Commit c1c267df authored 1 year ago by Richard Sandiford
aarch64: Add support for SME2 intrinsics

This patch adds support for the SME2 <arm_sme.h> intrinsics.  The
convention I've used is to put stuff in aarch64-sve-builtins-sme.*
if it relates to ZA, ZT0, the streaming vector length, or other
such SME state.  Things that operate purely on predicates and
vectors go in aarch64-sve-builtins-sve2.* instead.  Some of these
will later be picked up for SVE2p1.

We previously used Uph internally as a constraint for 16-bit
immediates to atomic instructions.  However, we need a user-facing
constraint for the upper predicate registers (already available as
PR_HI_REGS), and Uph makes a natural pair with the existing Upl.

gcc/
	* config/aarch64/aarch64.h (TARGET_STREAMING_SME2): New macro.
	(P_ALIASES): Likewise.
	(REGISTER_NAMES): Add pn aliases of the predicate registers.
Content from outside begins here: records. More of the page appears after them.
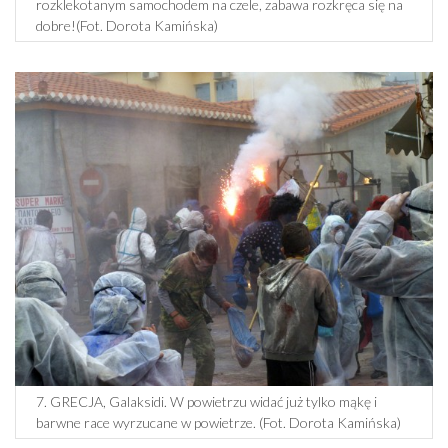
rozklekotanym samochodem na czele, zabawa rozkręca się na
dobre!(Fot. Dorota Kamińska)
7. GRECJA, Galaksidi. W powietrzu widać już tylko mąkę i
barwne race wyrzucane w powietrze. (Fot. Dorota Kamińska)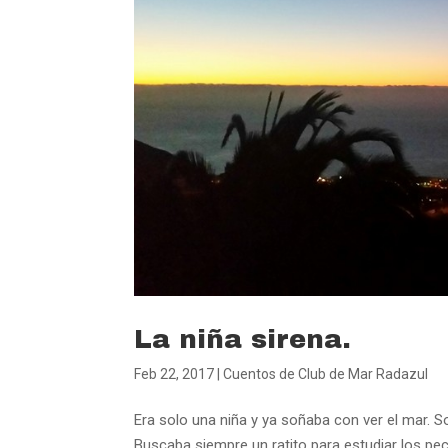
La niña sirena.
Feb 22, 2017
|
Cuentos de Club de Mar Radazul
Era solo una niña y ya soñaba con ver el mar. 
Buscaba siempre un ratito para estudiar los pec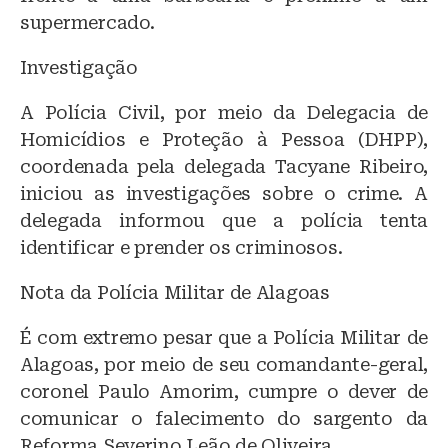
supermercado.
Investigação
A Polícia Civil, por meio da Delegacia de
Homicídios e Proteção à Pessoa (DHPP),
coordenada pela delegada Tacyane Ribeiro,
iniciou as investigações sobre o crime. A
delegada informou que a polícia tenta
identificar e prender os criminosos.
Nota da Polícia Militar de Alagoas
É com extremo pesar que a Polícia Militar de
Alagoas, por meio de seu comandante-geral,
coronel Paulo Amorim, cumpre o dever de
comunicar o falecimento do sargento da
Reforma Severino Leão de Oliveira.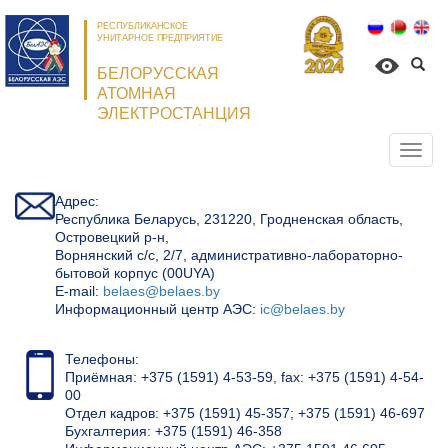
РЕСПУБЛИКАНСКОЕ
УНИТАРНОЕ ПРЕДПРИЯТИЕ
БЕЛОРУССКАЯ
АТОМНАЯ
ЭЛЕКТРОСТАНЦИЯ
Откр
нави
Адрес:
Республика Беларусь, 231220, Гродненская область,
Островецкий р-н,
Ворнянский с/с, 2/7, административно-лабораторно-
бытовой корпус (00UYA)
Е-mail:
belaes@belaes.by
Информационный центр АЭС:
ic@belaes.by
Телефоны:
Приёмная: +375 (1591) 4-53-59, fax: +375 (1591) 4-54-
00
Отдел кадров: +375 (1591) 45-357; +375 (1591) 46-697
Бухгалтерия: +375 (1591) 46-358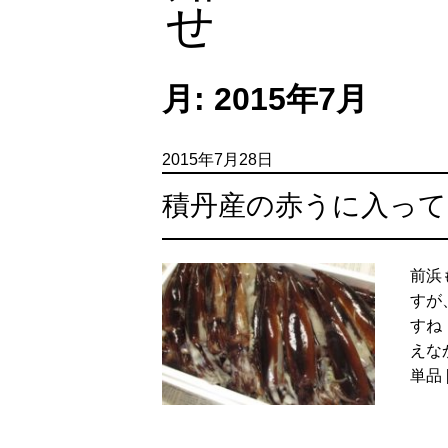
月:
2015年7月
2015年7月28日
積丹産の赤うに入っ
前浜
すが
すね
えな
単品 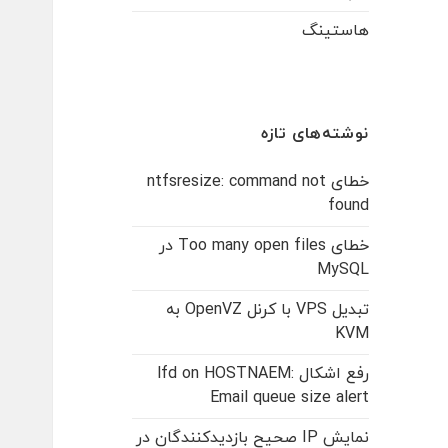
هاستینگ
نوشته‌های تازه
خطای ntfsresize: command not
found
خطای Too many open files در
MySQL
تبدیل VPS با کرنل OpenVZ به
KVM
رفع اشکال lfd on HOSTNAEM:
Email queue size alert
نمایش IP صحیح بازدیدکنندگان در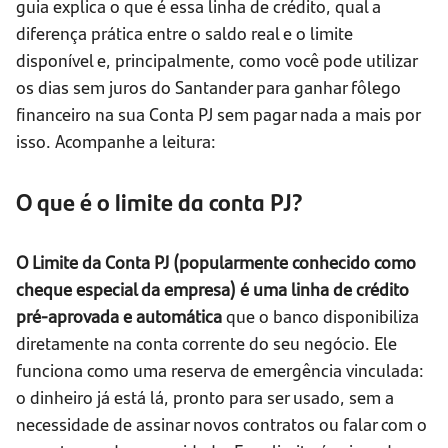
guia explica o que é essa linha de crédito, qual a
diferença prática entre o saldo real e o limite
disponível e, principalmente, como você pode utilizar
os dias sem juros do Santander para ganhar fôlego
financeiro na sua Conta PJ sem pagar nada a mais por
isso. Acompanhe a leitura:
O que é o limite da conta PJ?
O Limite da Conta PJ (popularmente conhecido como
cheque especial da empresa) é uma linha de crédito
pré-aprovada e automática
que o banco disponibiliza
diretamente na conta corrente do seu negócio. Ele
funciona como uma reserva de emergência vinculada:
o dinheiro já está lá, pronto para ser usado, sem a
necessidade de assinar novos contratos ou falar com o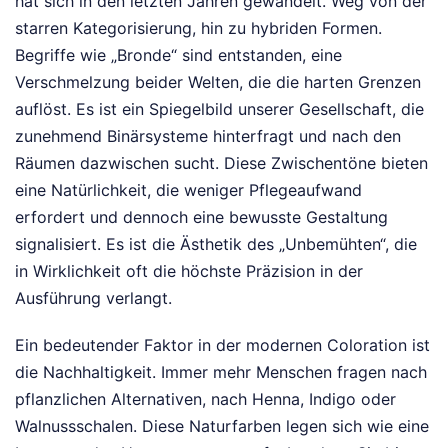
hat sich in den letzten Jahren gewandelt. Weg von der
starren Kategorisierung, hin zu hybriden Formen.
Begriffe wie „Bronde“ sind entstanden, eine
Verschmelzung beider Welten, die die harten Grenzen
auflöst. Es ist ein Spiegelbild unserer Gesellschaft, die
zunehmend Binärsysteme hinterfragt und nach den
Räumen dazwischen sucht. Diese Zwischentöne bieten
eine Natürlichkeit, die weniger Pflegeaufwand
erfordert und dennoch eine bewusste Gestaltung
signalisiert. Es ist die Ästhetik des „Unbemühten“, die
in Wirklichkeit oft die höchste Präzision in der
Ausführung verlangt.
Ein bedeutender Faktor in der modernen Coloration ist
die Nachhaltigkeit. Immer mehr Menschen fragen nach
pflanzlichen Alternativen, nach Henna, Indigo oder
Walnussschalen. Diese Naturfarben legen sich wie eine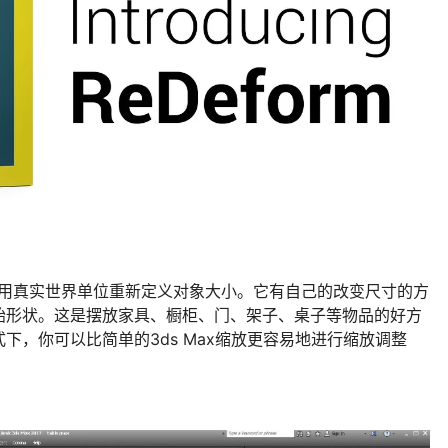
允许用真实世界单位重新定义对象大小。它有自己的改变尺寸的方
始形状。这是摆放家具、橱柜、门、架子、桌子等物品的好方
下，你可以比简单的3ds Max缩放更容易地进行缩放调整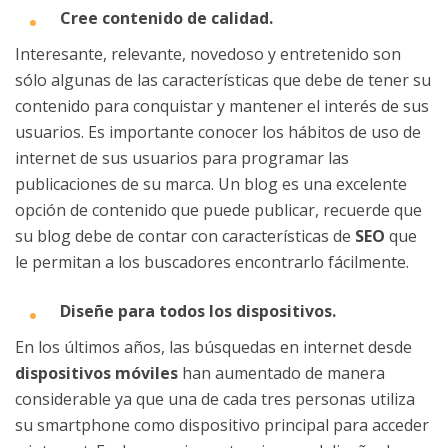
Cree contenido de calidad.
Interesante, relevante, novedoso y entretenido son
sólo algunas de las características que debe de tener su
contenido para conquistar y mantener el interés de sus
usuarios. Es importante conocer los hábitos de uso de
internet de sus usuarios para programar las
publicaciones de su marca. Un blog es una excelente
opción de contenido que puede publicar, recuerde que
su blog debe de contar con características de
SEO
que
le permitan a los buscadores encontrarlo fácilmente.
Diseñe para todos los dispositivos.
En los últimos años, las búsquedas en internet desde
dispositivos móviles
han aumentado de manera
considerable ya que una de cada tres personas utiliza
su smartphone como dispositivo principal para acceder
	(W8_W11_REGNUM_P): New macro.
	(W8_W11_REGS): New register class.
	(REG_CLASS_NAMES, REG_CLASS_CONTENTS): Update accordingly.
	* config/aarch64/aarch64.cc (aarch64_print_operand): Add support
	for %K, which prints a predicate as a counter.  Handle tuples of
	predicates.
	(aarch64_regno_regclass): Handle W8_W11_REGS.
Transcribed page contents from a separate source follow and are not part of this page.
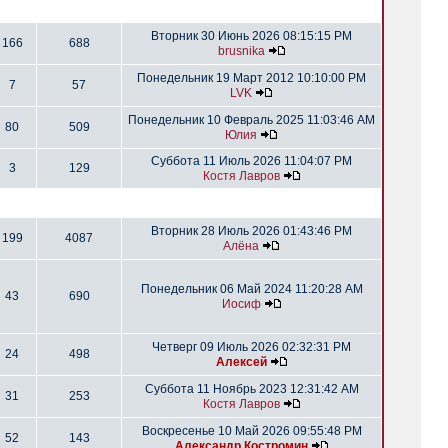
Вторник 30 Июнь 2026 08:15:15 PM
166
688
brusnika
Понедельник 19 Март 2012 10:10:00 PM
7
57
LVK
Понедельник 10 Февраль 2025 11:03:46 AM
80
509
Юлия
Суббота 11 Июль 2026 11:04:07 PM
3
129
Костя Лавров
Вторник 28 Июль 2026 01:43:46 PM
199
4087
Алёна
Понедельник 06 Май 2024 11:20:28 AM
43
690
Иосиф
Четверг 09 Июль 2026 02:32:31 PM
24
498
Алексей
Суббота 11 Ноябрь 2023 12:31:42 AM
31
253
Костя Лавров
Воскресенье 10 Май 2026 09:55:48 PM
52
143
Александр Костромин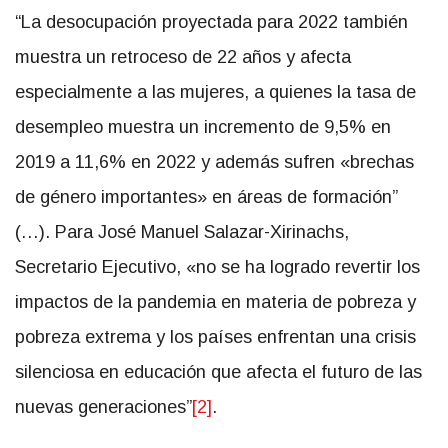
“La desocupación proyectada para 2022 también
muestra un retroceso de 22 años y afecta
especialmente a las mujeres, a quienes la tasa de
desempleo muestra un incremento de 9,5% en
2019 a 11,6% en 2022 y además sufren «brechas
de género importantes» en áreas de formación”
(…). Para José Manuel Salazar-Xirinachs,
Secretario Ejecutivo, «no se ha logrado revertir los
impactos de la pandemia en materia de pobreza y
pobreza extrema y los países enfrentan una crisis
silenciosa en educación que afecta el futuro de las
nuevas generaciones”
[2]
.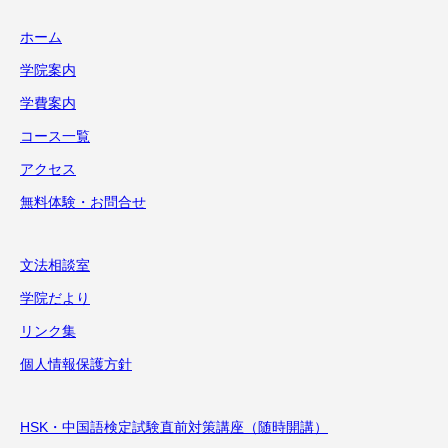
ホーム
学院案内
学費案内
コース一覧
アクセス
無料体験・お問合せ
文法相談室
学院だより
リンク集
個人情報保護方針
HSK・中国語検定試験直前対策講座（随時開講）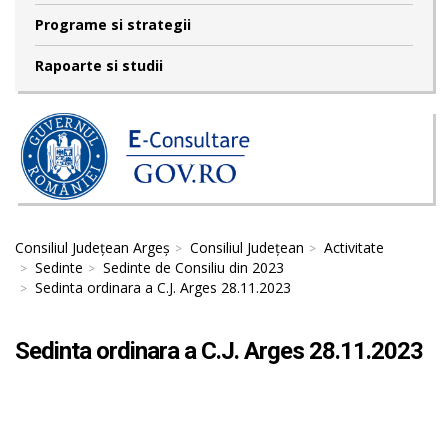
Programe si strategii
Rapoarte si studii
Consiliul Județean Argeș
Consiliul Județean
Activitate
Sedinte
Sedinte de Consiliu din 2023
Sedinta ordinara a C.J. Arges 28.11.2023
Sedinta ordinara a C.J. Arges 28.11.2023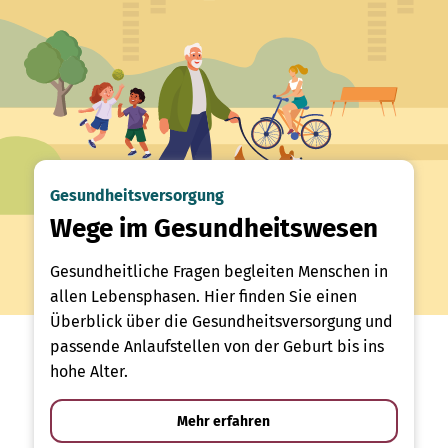
Gesundheitsversorgung
Wege im Gesundheitswesen
Gesundheitliche Fragen begleiten Menschen in
allen Lebensphasen. Hier finden Sie einen
Überblick über die Gesundheitsversorgung und
passende Anlaufstellen von der Geburt bis ins
hohe Alter.
Mehr erfahren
	(aarch64_class_max_nregs): Likewise.
	* config/aarch64/constraints.md (Uci, Uw2, Uw4): New constraints.
	(x, y): Move further up file.
	(Uph): Redefine as the high predicate registers, renaming the old
	constraint to...
	(Uih): ...this.
	* config/aarch64/predicates.md (const_0_to_7_operand): New predicate.
	(const_0_to_4_step_4_operand, const_0_to_6_step_2_operand): Likewise.
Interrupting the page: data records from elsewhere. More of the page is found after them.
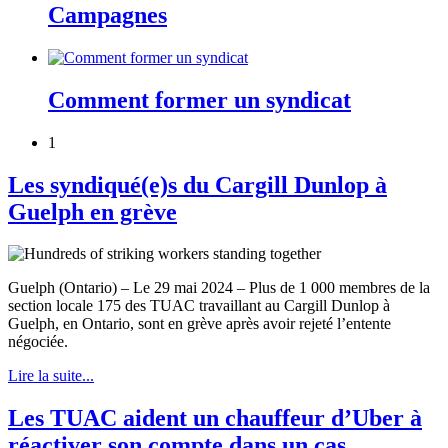
Campagnes
Comment former un syndicat
1
Les syndiqué(e)s du Cargill Dunlop à
Guelph en grève
Guelph (Ontario) – Le 29 mai 2024 – Plus de 1 000 membres de la
section locale 175 des TUAC travaillant au Cargill Dunlop à
Guelph, en Ontario, sont en grève après avoir rejeté l’entente
négociée.
Lire la suite...
Les TUAC aident un chauffeur d’Uber à
réactiver son compte dans un cas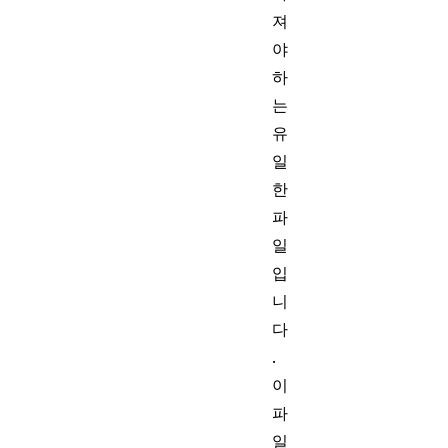
져
야
하
는
유
일
한
파
일
입
니
다
.
이
파
일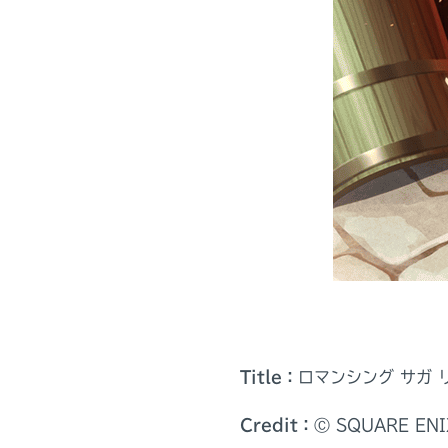
Title：
ロマンシング サガ 
Credit：
Ⓒ SQUARE ENI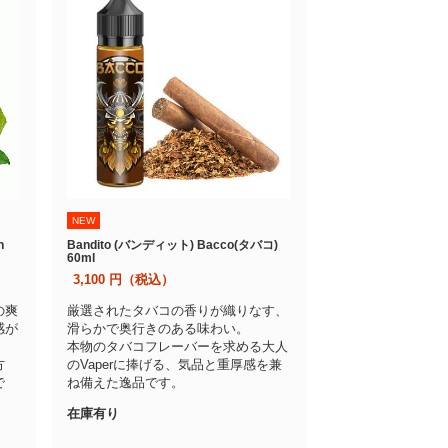
NEW
n
Bandito (バンディット) Bacco(タバコ)
60ml
3,100
円（税込）
の爽
厳選されたタバコの香りが織りなす、
感が
滑らかで奥行きのある味わい。
本物のタバコフレーバーを求める大人
方
のVaperに捧げる、気品と重厚感を兼
で
ね備えた逸品です。
在庫有り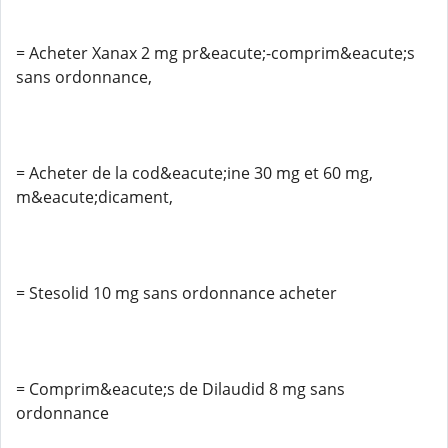
= Acheter Xanax 2 mg pr&eacute;-comprim&eacute;s
sans ordonnance,
= Acheter de la cod&eacute;ine 30 mg et 60 mg,
m&eacute;dicament,
= Stesolid 10 mg sans ordonnance acheter
= Comprim&eacute;s de Dilaudid 8 mg sans
ordonnance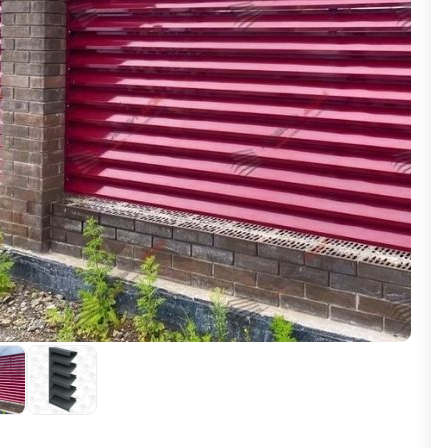
ВЫБОР ПО ХАРАКТЕРИСТИКАМ
Горизонтальные заборы
Высокие заборы
Красивые, дизайнерские заборы
ВЫБОР ПО СПОСОБУ МОНТАЖА
Заборы под ключ
Готовые заборы
Комплекты заборов-лего "сделай сам"
Быстровозводимые заборы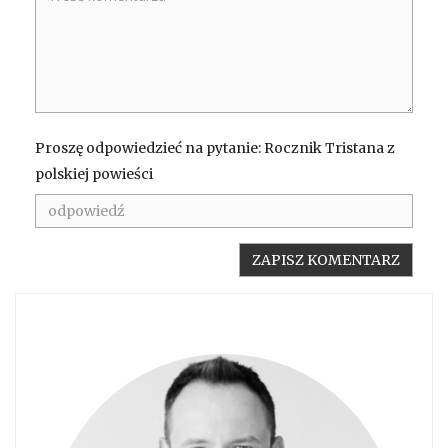
Proszę odpowiedzieć na pytanie: Rocznik Tristana z
polskiej powieści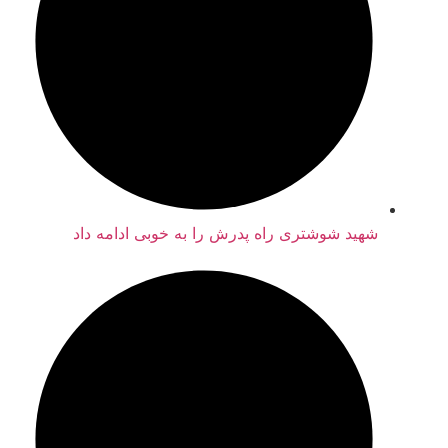
شهید شوشتری راه پدرش را به خوبی ادامه داد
	(const_0_to_12_step_4_operand, const_0_to_14_step_2_operand): Likewise.
	(aarch64_simd_shift_imm_qi): Use const_0_to_7_operand.
	* config/aarch64/iterators.md (VNx16SI_ONLY, VNx8SI_ONLY)
	(VNx8DI_ONLY, SVE_FULL_BHSIx2, SVE_FULL_HF, SVE_FULL_SIx2_SDIx4)
	(SVE_FULL_BHS, SVE_FULLx24, SVE_DIx24, SVE_BHSx24, SVE_Ix24)
	(SVE_Fx24, SVE_SFx24, SME_ZA_BIx24, SME_ZA_BHIx124, SME_ZA_BHIx24)
	(SME_ZA_HFx124, SME_ZA_HFx24, SME_ZA_HIx124, SME_ZA_HIx24)
	(SME_ZA_SDIx24, SME_ZA_SDFx24): New mode iterators.
	(UNSPEC_REVD, UNSPEC_CNTP_C, UNSPEC_PEXT, UNSPEC_PEXTx2): New unspecs.
	(UNSPEC_PSEL, UNSPEC_PTRUE_C, UNSPEC_SQRSHR, UNSPEC_SQRSHRN)
	(UNSPEC_SQRSHRU, UNSPEC_SQRSHRUN, UNSPEC_UQRSHR, UNSPEC_UQRSHRN)
	(UNSPEC_UZP, UNSPEC_UZPQ, UNSPEC_ZIP, UNSPEC_ZIPQ, UNSPEC_BFMLSLB)
	(UNSPEC_BFMLSLT, UNSPEC_FCVTN, UNSPEC_FDOT, UNSPEC_SQCVT): Likewise.
	(UNSPEC_SQCVTN, UNSPEC_SQCVTU, UNSPEC_SQCVTUN, UNSPEC_UQCVT): Likewise.
	(UNSPEC_SME_ADD, UNSPEC_SME_ADD_WRITE, UNSPEC_SME_BMOPA): Likewise.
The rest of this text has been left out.